What did you ask patients?
Patients were actually given two kinds of questionnaires, one questionnaire was a functional domain questionnaire which basically assesses a patient’s function – are they able to do their activities of daily living, how is their wellbeing – and these are standardised questionnaires that have been validated. A second questionnaire that they were given was a brief pain inventory where they can actually assess their worst degree of pain, where is their pain, how bad their pain is and patients were given both questionnaires to complete.
What did you look into regarding healthcare systems?

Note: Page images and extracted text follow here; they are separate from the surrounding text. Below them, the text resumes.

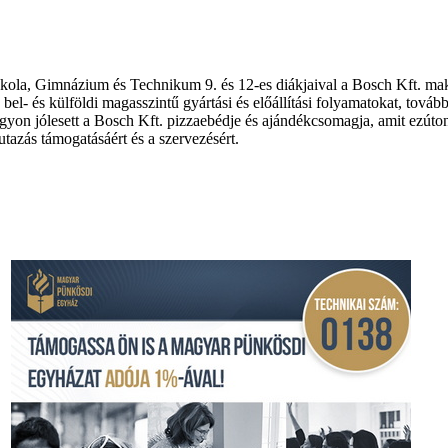
skola, Gimnázium és Technikum 9. és 12-es diákjaival a Bosch Kft. mak
el- és külföldi magasszintű gyártási és előállítási folyamatokat, továbbá
gyon jólesett a Bosch Kft. pizzaebédje és ajándékcsomagja, amit ezúto
tazás támogatásáért és a szervezésért.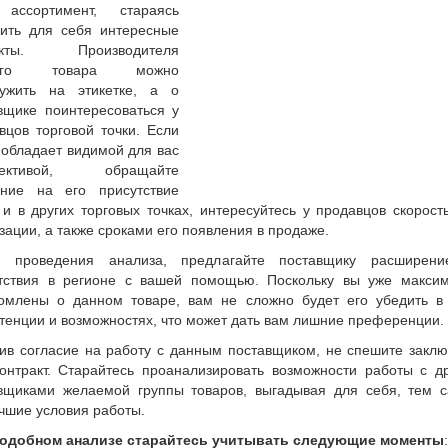
 ассортимент, стараясь
ить для себя интересные
укты. Производителя
ного товара можно
ужить на этикетке, а о
вщике поинтересоваться у
вцов торговой точки. Если
 обладает видимой для вас
пективой, обращайте
ние на его присутствие
 и в других торговых точках, интересуйтесь у продавцов скорост
зации, а также сроками его появления в продаже.
е проведения анализа, предлагайте поставщику расширени
тствия в регионе с вашей помощью. Поскольку вы уже макси
омлены о данном товаре, вам не сложно будет его убедить в
тенции и возможностях, что может дать вам лишние преференции.
ив согласие на работу с данным поставщиком, не спешите заклю
онтракт. Старайтесь проанализировать возможности работы с д
вщиками желаемой группы товаров, выгадывая для себя, тем 
чшие условия работы.
подобном анализе старайтесь учитывать следующие моменты
: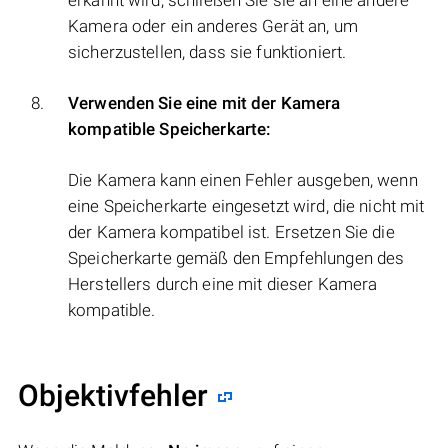
Kamera oder ein anderes Gerät an, um
sicherzustellen, dass sie funktioniert.
Verwenden Sie eine mit der Kamera
kompatible Speicherkarte:
Die Kamera kann einen Fehler ausgeben, wenn
eine Speicherkarte eingesetzt wird, die nicht mit
der Kamera kompatibel ist. Ersetzen Sie die
Speicherkarte gemäß den Empfehlungen des
Herstellers durch eine mit dieser Kamera
kompatible.
Objektivfehler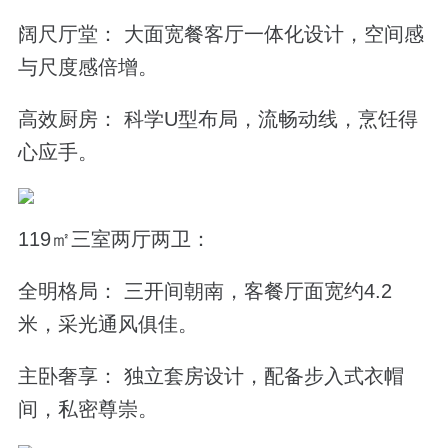
阔尺厅堂： 大面宽餐客厅一体化设计，空间感
与尺度感倍增。
高效厨房： 科学U型布局，流畅动线，烹饪得
心应手。
119㎡三室两厅两卫：
全明格局： 三开间朝南，客餐厅面宽约4.2
米，采光通风俱佳。
主卧奢享： 独立套房设计，配备步入式衣帽
间，私密尊崇。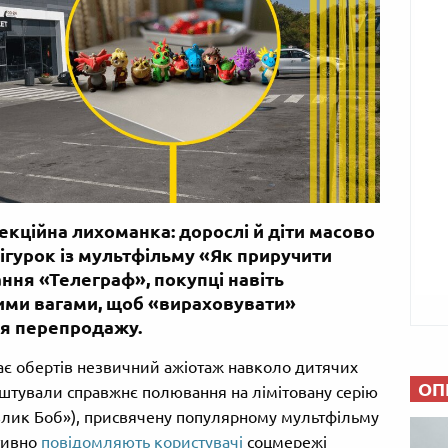
екційна лихоманка: дорослі й діти масово
ігурок із мультфільму «Як приручити
ння «Телеграф», покупці навіть
ими вагами, щоб «вираховувати»
ля перепродажу.
ає обертів незвичний ажіотаж навколо дитячих
ОП
лаштували справжнє полювання на лімітовану серію
авлик Боб»), присвячену популярному мультфільму
тивно
повідомляють користувачі
соцмережі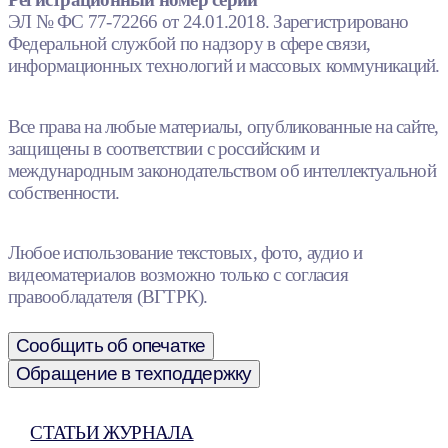
ЭЛ № ФС 77-72266 от 24.01.2018. Зарегистрировано
Федеральной службой по надзору в сфере связи,
информационных технологий и массовых коммуникаций.
Все права на любые материалы, опубликованные на сайте,
защищены в соответствии с российским и
международным законодательством об интеллектуальной
собственности.
Любое использование текстовых, фото, аудио и
видеоматериалов возможно только с согласия
правообладателя (ВГТРК).
Сообщить об опечатке
Обращение в техподдержку
СТАТЬИ ЖУРНАЛА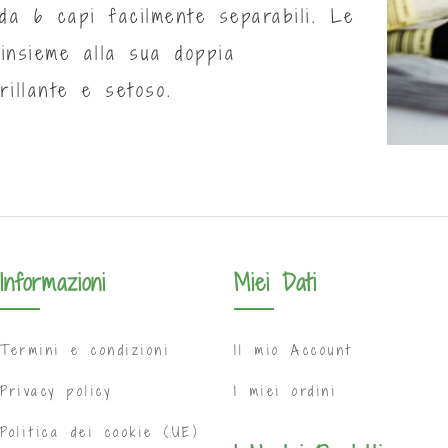
da 6 capi facilmente separabili. Le
 insieme alla sua doppia
rillante e setoso.
Informazioni
Miei Dati
Termini e condizioni
Il mio Account
Privacy policy
I miei ordini
Politica dei cookie (UE)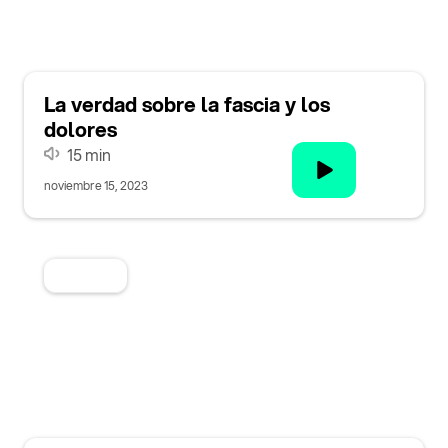
La verdad sobre la fascia y los
dolores
15 min
noviembre 15, 2023
Categoria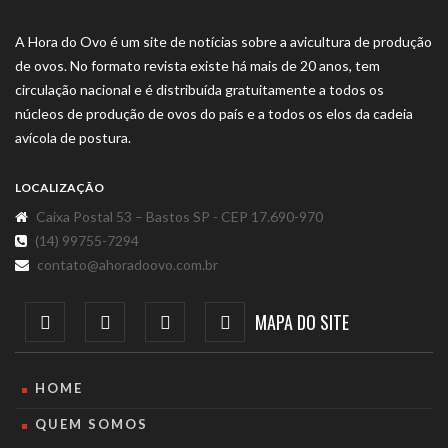
A Hora do Ovo é um site de notícias sobre a avicultura de produção
de ovos. No formato revista existe há mais de 20 anos, tem
circulação nacional e é distribuída gratuitamente a todos os
núcleos de produção de ovos do país e a todos os elos da cadeia
avícola de postura.
LOCALIZAÇÃO
Caixa Postal 53 – Bastos SP - CEP 17.690-970
(14) 99755-7294
contato@ahoradoovo.com.br
MAPA DO SITE
HOME
QUEM SOMOS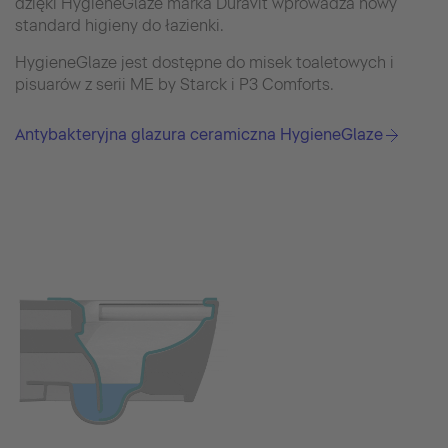
dzięki HygieneGlaze marka Duravit wprowadza nowy
standard higieny do łazienki.
HygieneGlaze jest dostępne do misek toaletowych i
pisuarów z serii ME by Starck i P3 Comforts.
Antybakteryjna glazura ceramiczna HygieneGlaze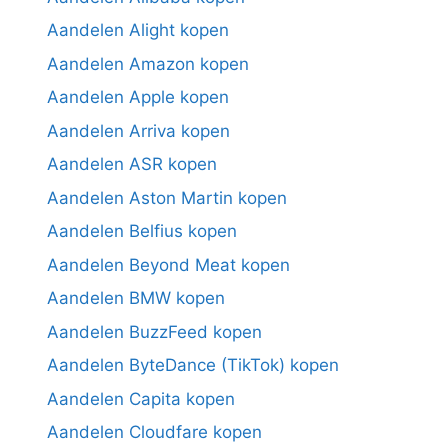
Aandelen Alight kopen
Aandelen Amazon kopen
Aandelen Apple kopen
Aandelen Arriva kopen
Aandelen ASR kopen
Aandelen Aston Martin kopen
Aandelen Belfius kopen
Aandelen Beyond Meat kopen
Aandelen BMW kopen
Aandelen BuzzFeed kopen
Aandelen ByteDance (TikTok) kopen
Aandelen Capita kopen
Aandelen Cloudfare kopen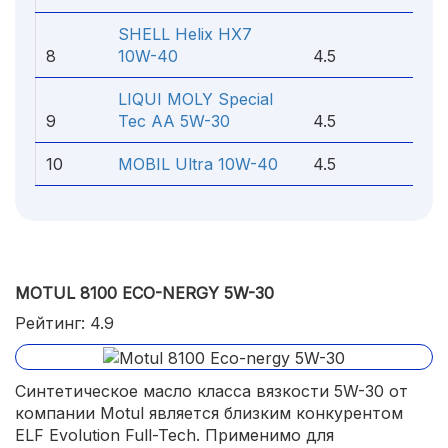
SHELL Helix HX7
8
10W-40
4.5
LIQUI MOLY Special
9
Tec AA 5W-30
4.5
10
MOBIL Ultra 10W-40
4.5
MOTUL 8100 ECO-NERGY 5W-30
Рейтинг: 4.9
Синтетическое масло класса вязкости 5W-30 от
компании Motul является близким конкурентом
ELF Evolution Full-Tech. Применимо для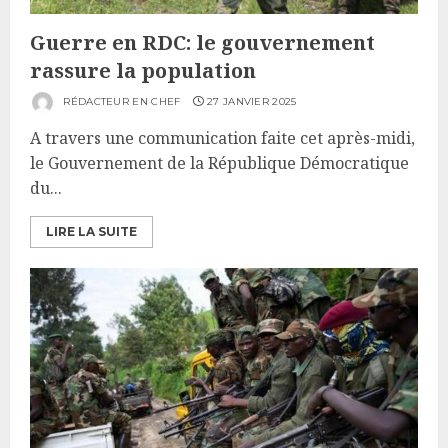
Guerre en RDC: le gouvernement
rassure la population
RÉDACTEUR EN CHEF
27 JANVIER 2025
A travers une communication faite cet après-midi,
le Gouvernement de la République Démocratique
du...
LIRE LA SUITE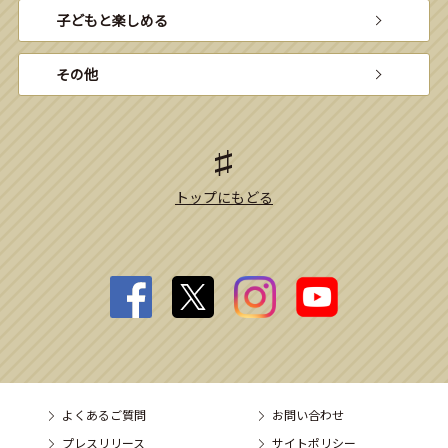
子どもと楽しめる
その他
トップにもどる
よくあるご質問
お問い合わせ
プレスリリース
サイトポリシー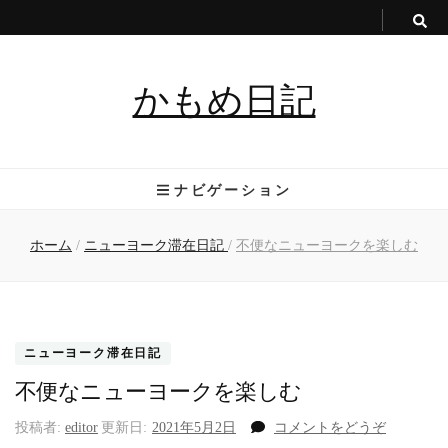
かもめ日記
ナビゲーション
ホーム
/
ニューヨーク滞在日記
/
不便なニューヨークを楽しむ
ニューヨーク滞在日記
不便なニューヨークを楽しむ
(不
投稿者:
editor
更新日:
2021年5月2日
コメントをどうぞ
便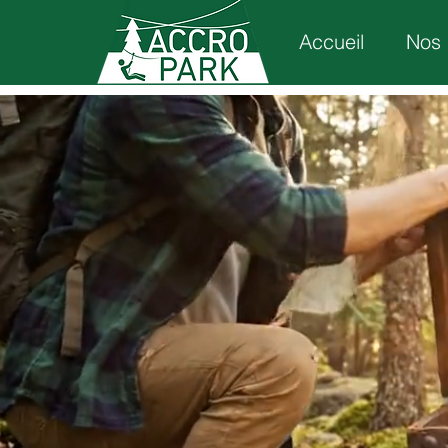
Accueil
Nos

We were specifically looking at ED admissions or ED visits, in-patient hospitalisations, length of stay during an admission, also out-patient clinic visits, surgeries, procedures, biopsies and we compared outcomes in the patients who had skeletal related events versus the patients who did not have skeletal related events.
What did you find?
We found that the patients who actually had skeletal related events used a significant amount of resources, medical resources. They had a lot more ED visits, they had a lot more admissions to the hospital, a lot more outpatient visits and more procedures and surgeries done, as you would expect for somebody who is having more pain to the bone, fractures to the bone, cord compression and things like that. In addition, with regards to the patient aspect and the questionnaires, we found that patients also had significantly more pain, worse degree of pain, worse amount of pain, in the SSE cohort versus not.
What should this tell us?
I think this tells us that this is an unmet need for patients with prostate cancer. How better can we implement therapies that are going to mitigate their pain, prevent skeletal related events? I think it also speaks to the fact that these skeletal related events happen at a time when a patient’s disease is not being well controlled by their systemic therapy and speaks to us actually having better systemic therapies for these patients.
What is the take home message?
Listen to your patients with regards to the symptoms that they’re having. Act early with regards to detection of these events and optimise the patients’ systemic therapy to help prevent these events from occurring.